Given records:
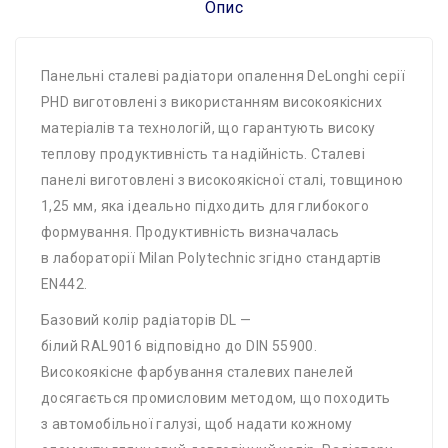
Опис
Панельні сталеві радіатори опалення DeLonghi серії
PHD виготовлені з використанням високоякісних
матеріалів та технологій, що гарантують високу
теплову продуктивність та надійність. Сталеві
панелі виготовлені з високоякісної сталі, товщиною
1,25 мм, яка ідеально підходить для глибокого
формування. Продуктивність визначалась
в лабораторії Milan Polytechnic згідно стандартів
EN442.
Базовий колір радіаторів DL —
білий RAL9016 відповідно до DIN 55900.
Високоякісне фарбування сталевих панелей
досягається промисловим методом, що походить
з автомобільної галузі, щоб надати кожному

What the task requires:
Whenever the string "виготовлені" shows up in a line of the records, that line counts; state how many lines count, and only that.

Result:
2